**Material for the task:**
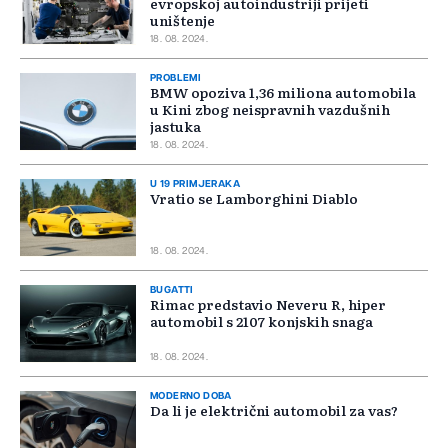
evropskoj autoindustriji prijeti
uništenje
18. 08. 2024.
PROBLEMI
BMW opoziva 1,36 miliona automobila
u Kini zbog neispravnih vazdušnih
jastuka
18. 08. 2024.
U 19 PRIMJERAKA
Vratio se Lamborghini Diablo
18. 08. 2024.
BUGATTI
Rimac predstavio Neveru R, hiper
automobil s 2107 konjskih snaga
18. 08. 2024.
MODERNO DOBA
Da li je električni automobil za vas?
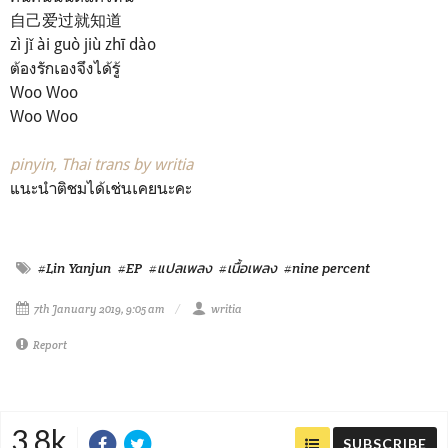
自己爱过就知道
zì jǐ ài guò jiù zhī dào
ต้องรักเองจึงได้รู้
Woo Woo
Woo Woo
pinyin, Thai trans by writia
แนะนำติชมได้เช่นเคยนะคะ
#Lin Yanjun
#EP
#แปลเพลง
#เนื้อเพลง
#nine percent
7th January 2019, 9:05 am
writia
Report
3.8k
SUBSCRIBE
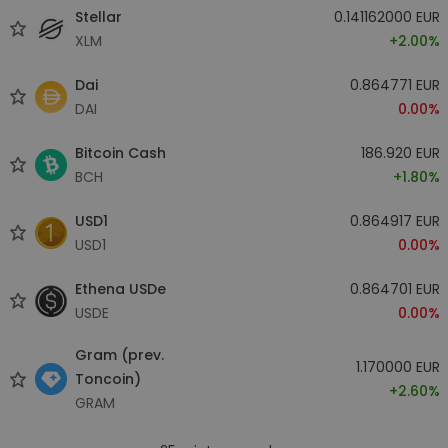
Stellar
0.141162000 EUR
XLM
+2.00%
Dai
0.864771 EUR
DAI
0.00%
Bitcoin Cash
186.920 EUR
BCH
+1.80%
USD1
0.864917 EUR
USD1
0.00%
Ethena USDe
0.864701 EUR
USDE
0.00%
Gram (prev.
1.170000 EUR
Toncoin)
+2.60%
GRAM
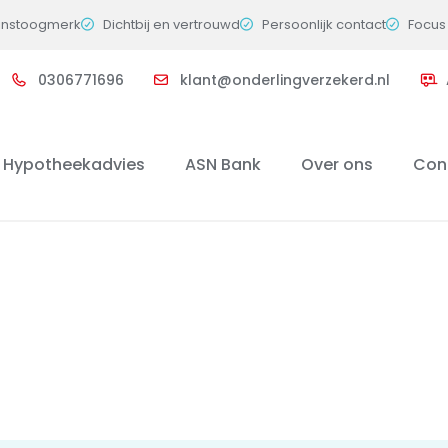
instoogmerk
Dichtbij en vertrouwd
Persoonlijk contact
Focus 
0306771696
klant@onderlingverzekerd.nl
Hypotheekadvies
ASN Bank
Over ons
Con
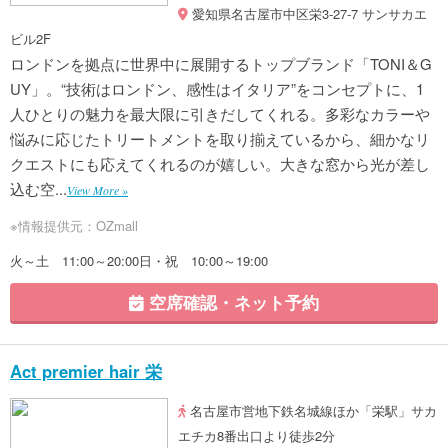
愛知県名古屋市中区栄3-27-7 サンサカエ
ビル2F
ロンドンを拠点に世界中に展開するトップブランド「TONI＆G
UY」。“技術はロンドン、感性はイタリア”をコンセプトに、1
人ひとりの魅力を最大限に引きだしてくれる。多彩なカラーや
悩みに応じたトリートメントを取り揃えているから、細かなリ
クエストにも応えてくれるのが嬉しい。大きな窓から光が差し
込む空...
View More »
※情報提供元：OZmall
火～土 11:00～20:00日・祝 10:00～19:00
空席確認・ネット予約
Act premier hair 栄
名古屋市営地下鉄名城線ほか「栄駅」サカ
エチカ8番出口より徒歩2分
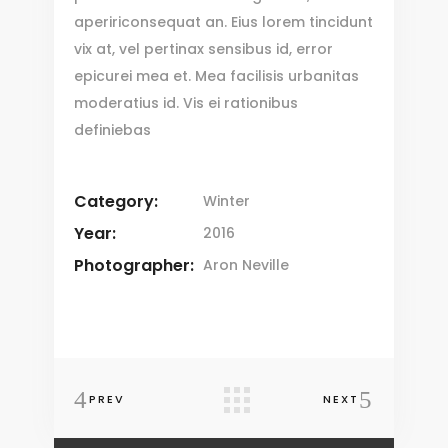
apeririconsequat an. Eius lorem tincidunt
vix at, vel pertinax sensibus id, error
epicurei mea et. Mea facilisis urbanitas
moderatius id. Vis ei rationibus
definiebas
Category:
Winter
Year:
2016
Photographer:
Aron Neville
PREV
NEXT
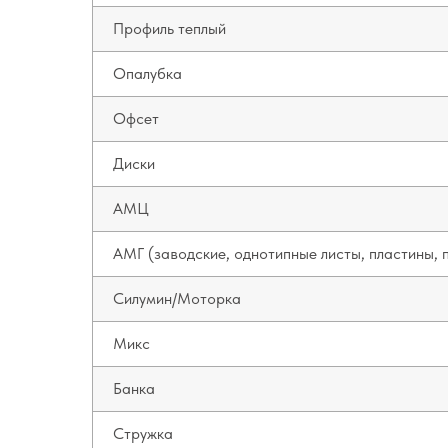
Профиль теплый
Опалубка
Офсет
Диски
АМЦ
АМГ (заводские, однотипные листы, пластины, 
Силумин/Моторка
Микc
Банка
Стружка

...

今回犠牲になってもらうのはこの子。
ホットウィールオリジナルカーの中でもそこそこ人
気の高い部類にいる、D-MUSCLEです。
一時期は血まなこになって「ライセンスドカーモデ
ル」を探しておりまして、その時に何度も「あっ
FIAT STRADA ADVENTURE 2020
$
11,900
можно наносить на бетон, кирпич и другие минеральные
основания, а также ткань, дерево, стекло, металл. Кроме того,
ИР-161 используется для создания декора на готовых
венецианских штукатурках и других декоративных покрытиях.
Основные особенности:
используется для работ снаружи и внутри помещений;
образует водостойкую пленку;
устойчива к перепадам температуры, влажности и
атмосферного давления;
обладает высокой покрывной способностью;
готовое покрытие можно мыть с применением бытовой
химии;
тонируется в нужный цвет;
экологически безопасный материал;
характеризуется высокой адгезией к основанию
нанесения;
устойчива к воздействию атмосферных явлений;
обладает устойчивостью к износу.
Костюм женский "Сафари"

...

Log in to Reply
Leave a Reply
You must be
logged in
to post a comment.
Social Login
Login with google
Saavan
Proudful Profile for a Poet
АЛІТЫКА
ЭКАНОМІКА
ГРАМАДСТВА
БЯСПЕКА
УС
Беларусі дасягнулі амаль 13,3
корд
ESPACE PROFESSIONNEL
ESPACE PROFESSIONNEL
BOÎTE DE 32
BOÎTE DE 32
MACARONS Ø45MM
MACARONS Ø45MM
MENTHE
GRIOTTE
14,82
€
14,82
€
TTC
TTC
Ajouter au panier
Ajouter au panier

**Task directions:**
Find "ル」を探しておりまして、その時に何度も「あっ" in the entries above and copy that whole line exactly, then each line after it through the line that contains "экологически безопасный материал;".

**Expected answer:**
ル」を探しておりまして、その時に何度も「あっ
FIAT STRADA ADVENTURE 2020
$
11,900
можно наносить на бетон, кирпич и другие минеральные
основания, а также ткань, дерево, стекло, металл. Кроме того,
ИР-161 используется для создания декора на готовых
венецианских штукатурках и других декоративных покрытиях.
Основные особенности:
используется для работ снаружи и внутри помещений;
образует водостойкую пленку;
устойчива к перепадам температуры, влажности и
атмосферного давления;
обладает высокой покрывной способностью;
готовое покрытие можно мыть с применением бытовой
химии;
тонируется в нужный цвет;
экологически безопасный материал;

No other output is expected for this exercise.